Voice at Your Service
The Speech at Microsoft group runs the Tellme platform, the world’s largest voice platform based on the VoiceXML standard, managing more than 6 million calls every day, helping businesses improve customer service.
This month, the Speech at Microsoft group introduced an enhanced Outbound IVR (interactive voice response) Service on the Tellme platform to provide proactive customer service. With this service, businesses can provide interactive outbound messages that allow customers to act upon the alerts — to pay a bill, rebook a flight, or schedule delivery for a missed package, for example. The Outbound IVR Service is optimized to work across the phone (as a call or text), e-mail, instant messaging and the Web to deliver a personalized, efficient experience.
Says Jamie Bertasi, senior director for Speech at Microsoft, “We are delivering a steady stream of innovations to our platform in order to continue to deliver the best experience for the caller and best performance for the enterprise. By leveraging the power of the cloud and the billions of interactions we see every year, we are able to fine-tune the way companies engage their customers, enabling them to improve customer satisfaction while significantly reducing costs.”

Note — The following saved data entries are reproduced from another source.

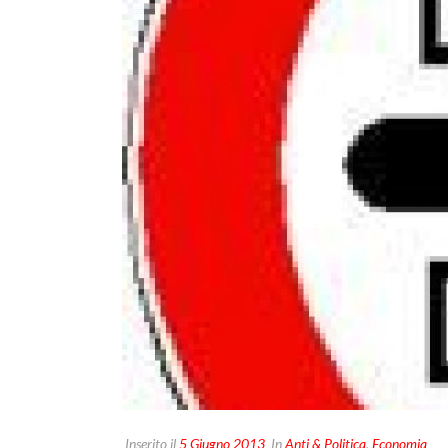
Inserito il
5 Giugno 2013
In
Anti & Politica
,
Economia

Looking Ahead: What’s Next
According to analysts, the growing demand across industries for speech technology indicates that voice is poised to transform the user experience on a variety of fronts.

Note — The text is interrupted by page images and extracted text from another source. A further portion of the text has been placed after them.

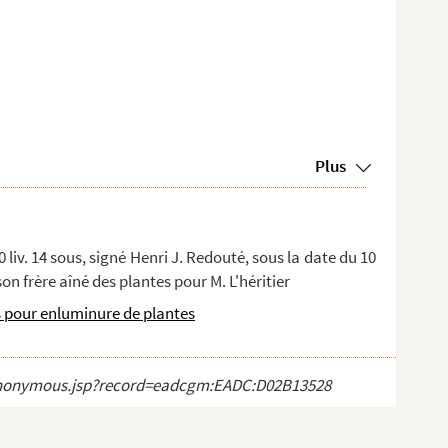
Plus
 liv. 14 sous, signé Henri J. Redouté, sous la date du 10
n frère aîné des plantes pour M. L'héritier
s pour enluminure de plantes
ct_anonymous.jsp?record=eadcgm:EADC:D02B13528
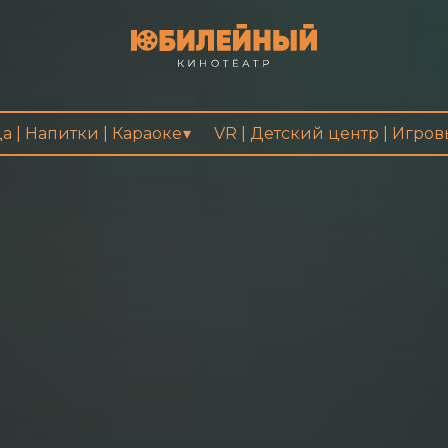
а | Напитки | Караоке
VR | Детский центр | Игро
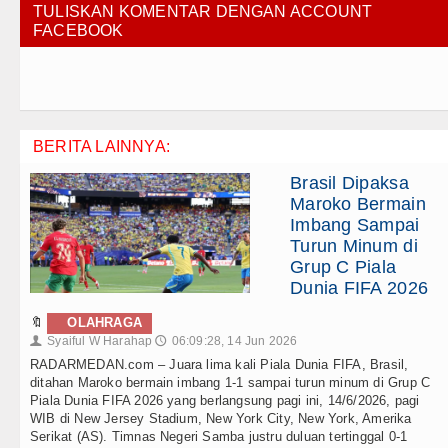
TULISKAN KOMENTAR DENGAN ACCOUNT
FACEBOOK
BERITA LAINNYA:
Brasil Dipaksa
Maroko Bermain
Imbang Sampai
Turun Minum di
Grup C Piala
Dunia FIFA 2026
🔖
OLAHRAGA
Syaiful W Harahap
06:09:28, 14 Jun 2026
👤
🕔
RADARMEDAN.com – Juara lima kali Piala Dunia FIFA, Brasil,
ditahan Maroko bermain imbang 1-1 sampai turun minum di Grup C
Piala Dunia FIFA 2026 yang berlangsung pagi ini, 14/6/2026, pagi
WIB di New Jersey Stadium, New York City, New York, Amerika
Serikat (AS). Timnas Negeri Samba justru duluan tertinggal 0-1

“Speech-recognition technology has matured to a level where it’s a primary catalyst for the next wave of innovation in the unified communications space,” said Nancy Jamison, principal analyst with Jamison Consulting. “Microsoft’s recent advancements in speech really strike at the heart of what true unified communications is all about — improving the user experience.”
By combining Tellme’s speech optimization and deployment experience with Microsoft’s cutting-edge speech technology, this new group brings together a cross-functional team of domain experts to drive speech technology to new heights. By using cloud-based technology, the Speech at Microsoft group is envisioning a future where speech recognition rivals human understanding.

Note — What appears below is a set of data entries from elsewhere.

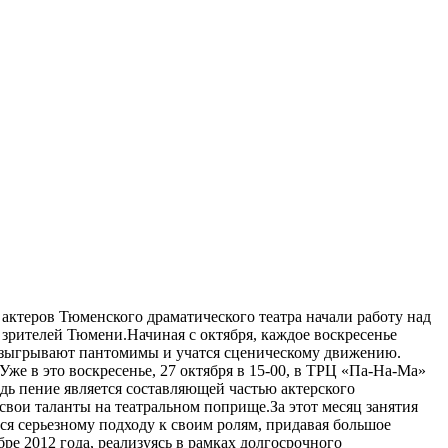
актеров Тюменского драматического театра начали работу над
 зрителей Тюмени.Начиная с октября, каждое воскресенье
 разыгрывают пантомимы и учатся сценическому движению.
Уже в это воскресенье, 27 октября в 15-00, в ТРЦ «Па-На-Ма»
едь пение является составляющей частью актерского
вои таланты на театральном поприще.За этот месяц занятия
тся серьезному подходу к своим ролям, придавая большое
ре 2012 года, реализуясь в рамках долгосрочного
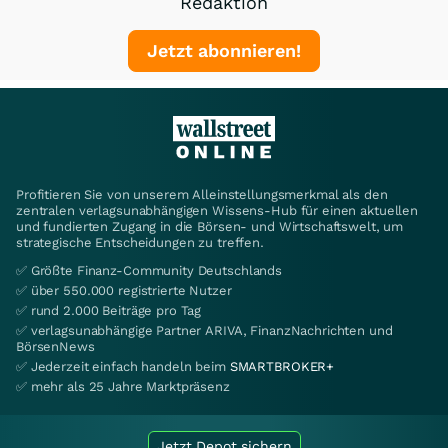
Redaktion
Jetzt abonnieren!
Profitieren Sie von unserem Alleinstellungsmerkmal als den
zentralen verlagsunabhängigen Wissens-Hub für einen aktuellen
und fundierten Zugang in die Börsen- und Wirtschaftswelt, um
strategische Entscheidungen zu treffen.
✅ Größte Finanz-Community Deutschlands
✅ über 550.000 registrierte Nutzer
✅ rund 2.000 Beiträge pro Tag
✅ verlagsunabhängige Partner ARIVA, FinanzNachrichten und
BörsenNews
✅ Jederzeit einfach handeln beim
SMARTBROKER+
✅ mehr als 25 Jahre Marktpräsenz
Jetzt Depot sichern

Serafin says that his team of experts will remain committed to applying their many decades of experience to push the frontiers of voice-enabled technology that brings speech into everyday use.
“For perhaps the first time in the history of Microsoft, we have our world-class speech scientists and highly respected software-plus-services experts under one roof, and I believe the resulting collaboration will lead to pathbreaking innovation,” says Serafin. “The climate in our R&D environment is optimally charged to accelerate advances, leverage the power of software plus services, and revolutionize the ways customers interact with a wide range of Microsoft products.”
Bolstering that expertise is the recent addition of Larry Heck to the role of chief scientist for the Speech at Microsoft group. Heck first joined Microsoft as the partner architect for the Online Services Division R&D. Before that he led the creation, development and deployment of the search and advertising algorithms at Yahoo!, and before that he was the vice president of R&D at Nuance. Heck has joined the Speech at Microsoft group to help chart the course of next-generation elements of Microsoft’s speech platform.
“Speech belongs in the cloud. Only there can you reach the scale, the enormous volume of interactions required to create a speech system capable of rivaling human understanding,” said Heck. “With the formation of the Speech at Microsoft group, the unrivaled breadth of our platform today, and our cloud-based approach, this future is within sight.”